Wednesday, 27 February 2019

The Brain's Way of Healing: Remarkable Discoveries and Recoveries from the Frontiers of Neuroplasticity by Dr Norman Doidge



(this is book 500!)




The brain can shut pain off because the actual function of acute pain is not to torment us but to alert us.




The pain perception system is spread throughout the brain and spinal cord, and that the brain, far from being a passive recipient, controls how much pain we feel.




Chronic pain is plasticity gone wild.




When the neurons in our pain maps get damaged, they fire incessant false alarms, making us believe the problems in our body when it is mostly in our brain.  Long after the body has healed, the pain system is still firing.
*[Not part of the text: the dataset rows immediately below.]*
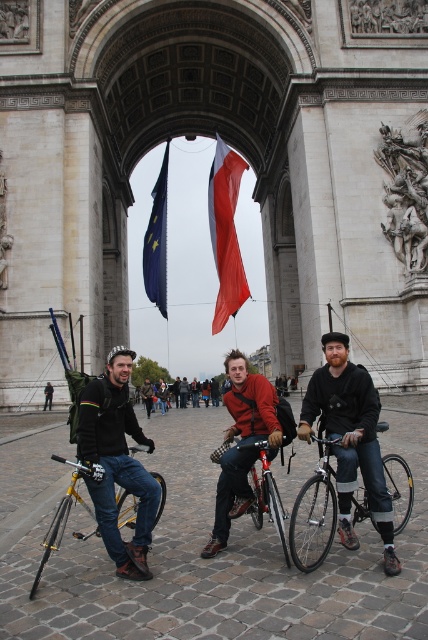 Question: Does matte black jacket at center lie in front of red fabric flag at center?

Choices:
 (A) no
 (B) yes

Answer: (B)

Question: Does red-orange sweater at center come behind shiny metallic bicycle at center?

Choices:
 (A) no
 (B) yes

Answer: (B)

Question: Which object is closer to the camera taking this photo?

Choices:
 (A) silver metallic bicycle at center
 (B) red-orange sweater at center
 (C) shiny metallic bicycle at center
 (D) blue fabric flag at center

Answer: (A)

Question: Considering the relative positions of silver metallic bicycle at center and shiny metallic bicycle at center in the image provided, where is silver metallic bicycle at center located with respect to shiny metallic bicycle at center?

Choices:
 (A) above
 (B) below

Answer: (A)

Question: Considering the real-world distances, which object is farthest from the silver metallic bicycle at center?

Choices:
 (A) red-orange sweater at center
 (B) yellow metallic bicycle at left

Answer: (B)

Question: Estimate the real-world distances between objects in this image. Which object is closer to the silver metallic bicycle at center?

Choices:
 (A) matte black jacket at center
 (B) shiny metallic bicycle at center
 (C) yellow metallic bicycle at left
 (D) blue fabric flag at center

Answer: (B) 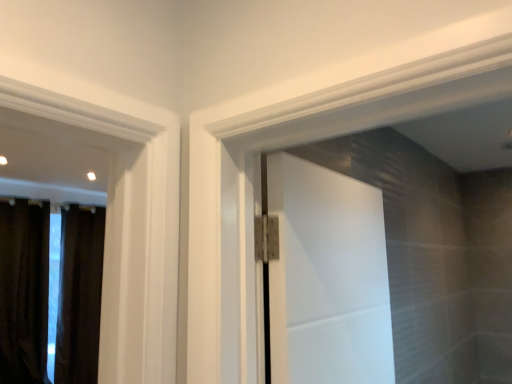 Measure the distance between white matte door at center and camera.

white matte door at center is 36.07 inches from camera.

What do you see at coordinates (327, 277) in the screenshot? This screenshot has width=512, height=384. I see `white matte door at center` at bounding box center [327, 277].

Image resolution: width=512 pixels, height=384 pixels. I want to click on white matte door at center, so click(327, 277).

This screenshot has height=384, width=512. Find the location of `white matte door at center`. white matte door at center is located at coordinates (327, 277). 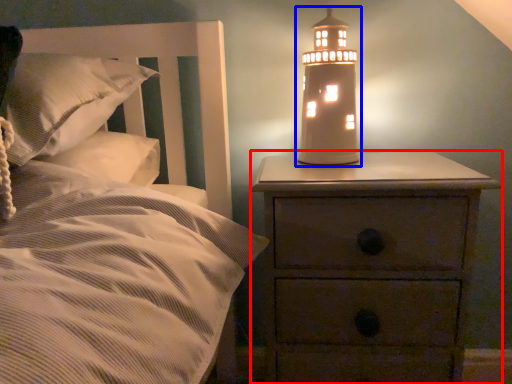 Question: Which point is further to the camera, nightstand (highlighted by a red box) or oil lamp (highlighted by a blue box)?

Choices:
 (A) nightstand
 (B) oil lamp

Answer: (B) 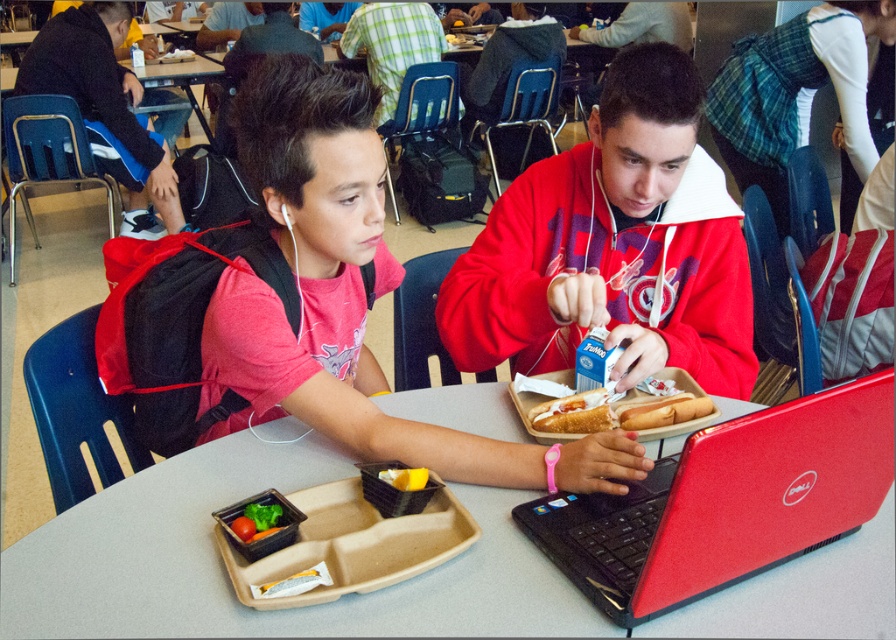 Question: Which point is farther from the camera taking this photo?

Choices:
 (A) coord(576,403)
 (B) coord(274,515)
 (C) coord(392,45)

Answer: (C)

Question: Observing the image, what is the correct spatial positioning of matte black backpack at left in reference to green leafy vegetables at center?

Choices:
 (A) left
 (B) right

Answer: (A)

Question: Can you confirm if matte red backpack at left is bigger than white earphone at center?

Choices:
 (A) yes
 (B) no

Answer: (A)

Question: Which point is closer to the camera taking this photo?

Choices:
 (A) (583, 424)
 (B) (260, 534)
 (C) (283, 211)
 (D) (858, 508)

Answer: (B)

Question: Which of the following is the closest to the observer?

Choices:
 (A) (565, 545)
 (B) (254, 536)
 (C) (553, 426)
 (D) (190, 529)

Answer: (B)

Question: Is red plastic laptop at center smaller than plaid shirt at upper center?

Choices:
 (A) no
 (B) yes

Answer: (B) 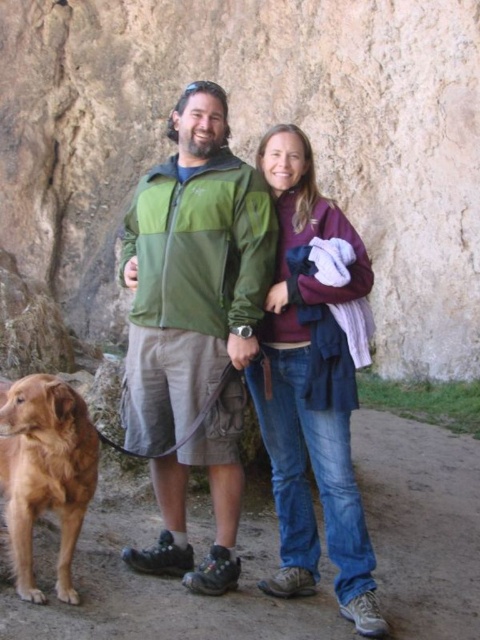 You are standing at point (181, 289) and want to walk to point (345, 593). Which direction should you move in to reach your destination?

To reach point (345, 593) from point (181, 289), you should move towards the upper right direction since point (181, 289) is behind point (345, 593).

You are a photographer standing in front of the scene. You want to take a photo of the green fabric jacket at center and the golden fur dog at lower left. Which object is closer to you, making it appear larger in the photo?

The green fabric jacket at center is closer to you than the golden fur dog at lower left, so it will appear larger in the photo. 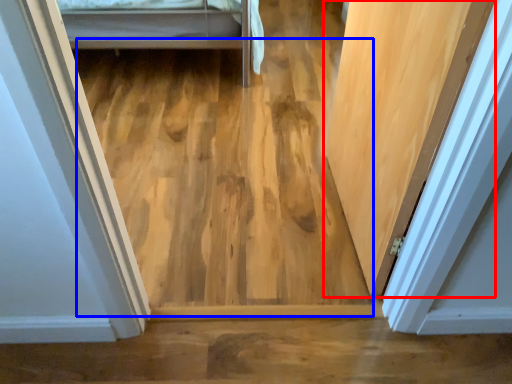 Question: Which object is further to the camera taking this photo, door (highlighted by a red box) or plywood (highlighted by a blue box)?

Choices:
 (A) door
 (B) plywood

Answer: (B) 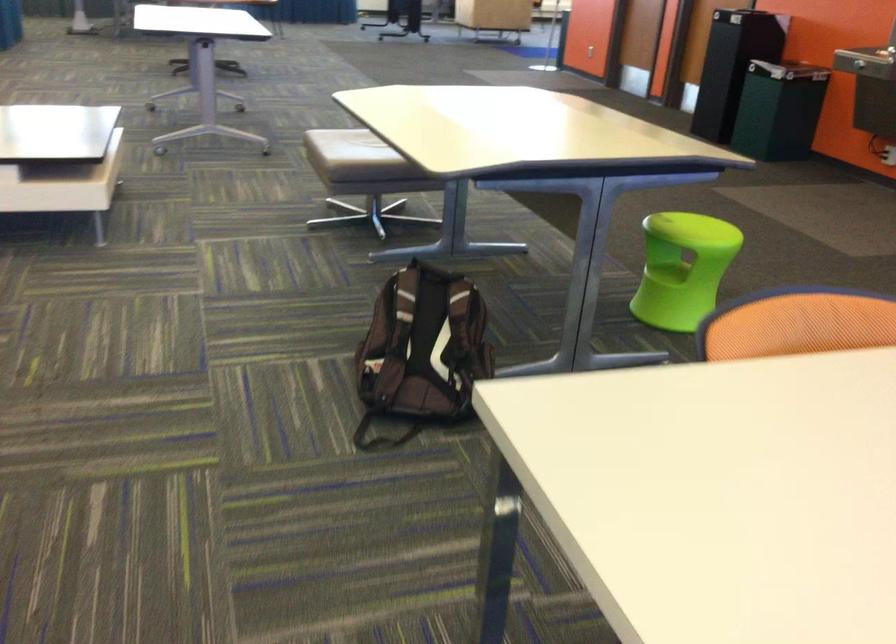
The acute pain has developed an afterlife: it becomes chronic pain.




The mind-brain-body healing process is not merely a general, non-specific process that resets the entire nervous system, the way relaxation does.  Mysteriously -- because we don't yet know the mechanism -- it targets only what the patient believes is the focus.
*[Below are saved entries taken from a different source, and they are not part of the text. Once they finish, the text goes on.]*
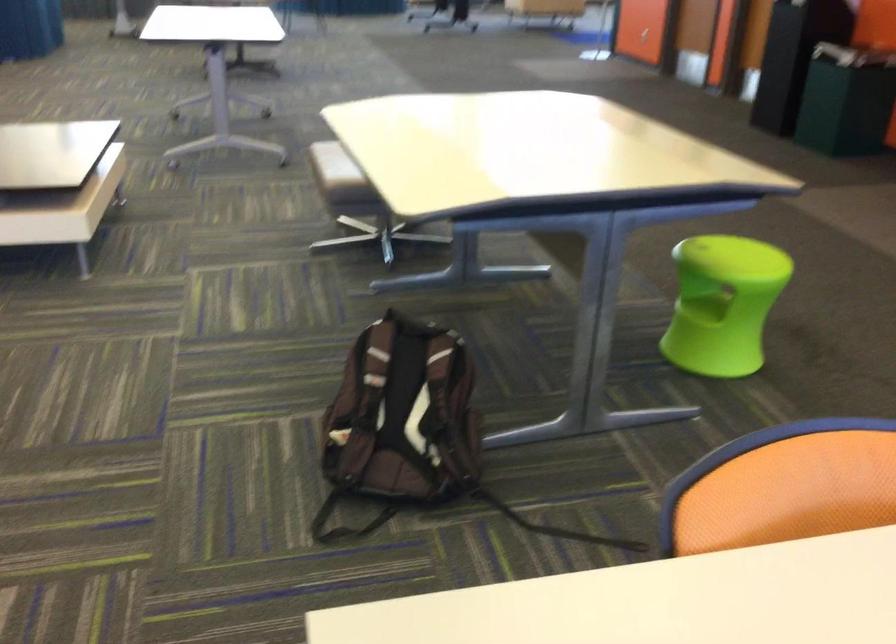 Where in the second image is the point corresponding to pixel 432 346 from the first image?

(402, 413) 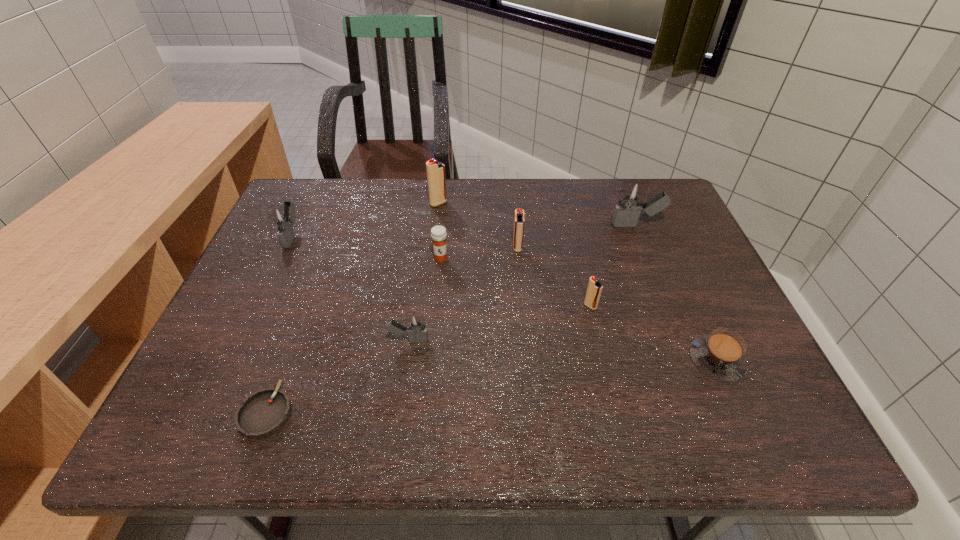 Identify the location of the farthest object. This screenshot has width=960, height=540. (436, 179).

Where is `the farthest igniter`? The height and width of the screenshot is (540, 960). the farthest igniter is located at coordinates (436, 179).

Image resolution: width=960 pixels, height=540 pixels. What are the coordinates of `the rightmost gray igniter` in the screenshot? It's located at (631, 198).

Identify the location of the biggest gray igniter. (631, 198).

This screenshot has width=960, height=540. I want to click on the leftmost object, so click(x=282, y=217).

You are a GUI agent. You are given a task and a screenshot of the screen. Output one action in this format:
    pyautogui.click(x=<x>, y=<y>)
    Task: Click on the second smallest gray igniter
    The width and height of the screenshot is (960, 540).
    Given the screenshot: What is the action you would take?
    pyautogui.click(x=282, y=217)

Locate an element on the screen. The height and width of the screenshot is (540, 960). the second biggest red igniter is located at coordinates (519, 221).

In order to click on the sixth object from left to right in this screenshot , I will do `click(519, 221)`.

This screenshot has height=540, width=960. What are the coordinates of `the fifth farthest object` in the screenshot? It's located at (438, 233).

This screenshot has width=960, height=540. Find the location of `the fourth nearest object`. the fourth nearest object is located at coordinates (594, 289). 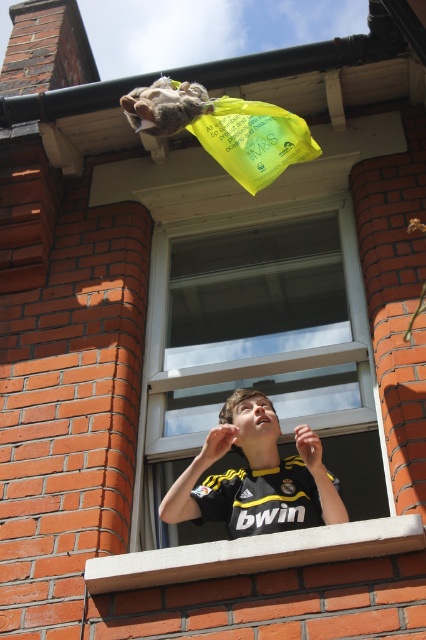 You are a window cleaner needing to reach both the black jersey at center and the fuzzy fur at upper center. Which object is wider so you can prioritize cleaning it first?

The black jersey at center might be wider than fuzzy fur at upper center, so you should prioritize cleaning the black jersey at center first.

You are a photographer trying to capture a clear shot of the black jersey at center and the fuzzy fur at upper center. Since you can only focus on one object at a time, which one should you focus on first to ensure it appears sharp in the photo?

The black jersey at center is closer to the viewer than the fuzzy fur at upper center, so you should focus on the black jersey at center first to ensure it appears sharp. When focusing on the closer object, the farther object may still be in acceptable focus depending on the lens and aperture used, but prioritizing the closer subject ensures clarity.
Exercise helps fend off degenerative disorders and can defer dementia.




Fifteen percent of our brain cells are neurons; the other 85 percent are glial cells.




Walking, so natural, so "pedestrian" (in the sense of the ordinary), may not be a high-tech neuroplastic technique, but it is one of the most powerful neuroplastic interventions.  When we walk fast, regardless of our age, we produce new cells in the hippocampus, the brain area that plays a key role in turning short-term memories into long.




Walking was a key contributor to a very simple program that reduced the risk of dementia by a staggering 60 percent.




In sleep the glia open up special channels that allow waste products and toxic buildups (including the proteins that build up in dementia) to be discharged from the brain through the cerebral spinal fluid, which bathes much of the brain.  This unique channel system is ten times more active in the sleeping brain than in the waking state. 




In China, acupuncture was routinely used to treat strokes.




When a human stands, a group of muscles --- the antigravity muscles of the back and the quadriceps -- holds a person up.